It’s worth pointing out that these methods aren’t designed to identify an effect in some clever way. These assume that you already have a design for identifying an effect. But once you’ve identified the effect, these can help you see the entire distribution of that effect. You could just as easily use them to see the distribution of a non-causal association.

22.3.1 Causal Forests

We’re used to the idea of fitting a model, and then using it to make a unique prediction of the outcome for each observation. Simply regress an outcome on a bunch of predictors, then plug in the values of someone’s predictors to see what prediction the model spits out.

But what if we want to get a unique estimate of the effect of $X$ on $Y$ for each observation? That’s tougher. We don’t have a variable called “the effect of $X$ on $Y$” in the data, so we can’t just do what we did for predicting the outcome. One thing we could do is estimate a model with interaction terms. If we regress the outcome on the treatment as well as the treatment interacted with other predictors, we can plug in the values of someone’s predictors to see what the effect of $X$ on $Y$ is for them. The problem with this is that regression simply can’t handle a lot of interaction terms, or highly nonlinear interactions. So we end up only using a few predictors to estimate differences in the effect on a pretty basic level.
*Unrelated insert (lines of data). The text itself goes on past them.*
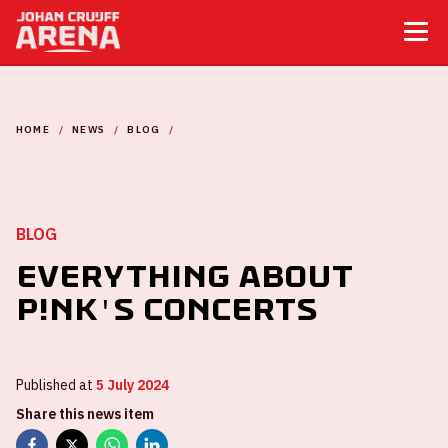
HOME
NEWS
BLOG
EVERYTHING ABOUT P!NK'S CONCERTS
BLOG
Everything about
P!NK's concerts
Published at
5 July 2024
Share this news item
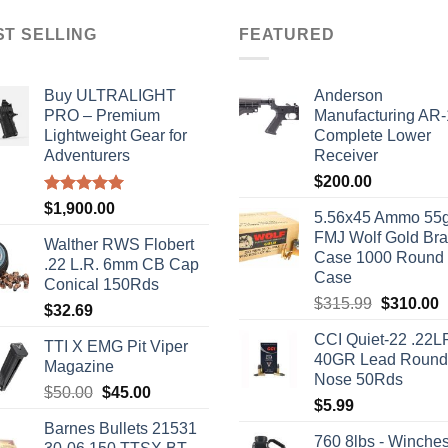
ST SELLING
FEATURED
Buy ULTRALIGHT
Anderson
PRO – Premium
Manufacturing AR
Lightweight Gear for
Complete Lower
Adventurers
Receiver
$
200.00
Rated
5.00
$
1,900.00
5.56x45 Ammo 55g
out of 5
FMJ Wolf Gold Br
Walther RWS Flobert
Case 1000 Round
.22 L.R. 6mm CB Cap
Case
Conical 150Rds
Original
C
$
315.99
$
310.00
$
32.69
price
p
CCI Quiet-22 .22L
was:
i
TTI X EMG Pit Viper
40GR Lead Round
$315.99.
$
Magazine
Nose 50Rds
Original
Current
$
50.00
$
45.00
$
5.99
price
price
Barnes Bullets 21531
was:
is:
760 8lbs - Winches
Enter causal forests! Causal forests manage to take the task of estimating a unique effect for each individual, and morph it into a format that works basically the same as predicting the outcome in a certain non-regressiony way (⊕Wager and Athey 2018Wager, Stefan, and Susan Athey. 2018. “Estimation and Inference of Heterogeneous Treatment Effects Using Random Forests.” Journal of the American Statistical Association 113 (523): 1228–42.). Our ability to handle lots of predictors and high degrees of nonlinearity then works just as well for estimating an individual’s effect as it does for predicting their outcome.687687 In fact, not only can it handle lots of predictors, it actually has a hard time when there are only a few (say, three or fewer) predictors. If you only want to see heterogeneity across a couple of variables, causal forest is a bad pick.

How do causal forests manage this? To figure that out, I’ll need to start by describing the prediction method that causal forests modify to work for effect estimation - the random forest.

Random forests make predictions by splitting the sample. Imagine we were trying to predict how many hours of TV you watch per day, and we have only one predictor - whether or not you are married. In that case, it’s pretty obvious how we’d make our prediction. We’d split the sample and take conditional means. First, take the nonmarried people and get their average TV watching - let’s say it’s 3 hours per day. Then we take the married people and get their average TV watching - 4 hours per day. Now if we’re asked to make a prediction, we’d predict 3 hours a day for a nonmarried person and 4 hours per day for a married person. That’s simply the best prediction we can make with that predictor.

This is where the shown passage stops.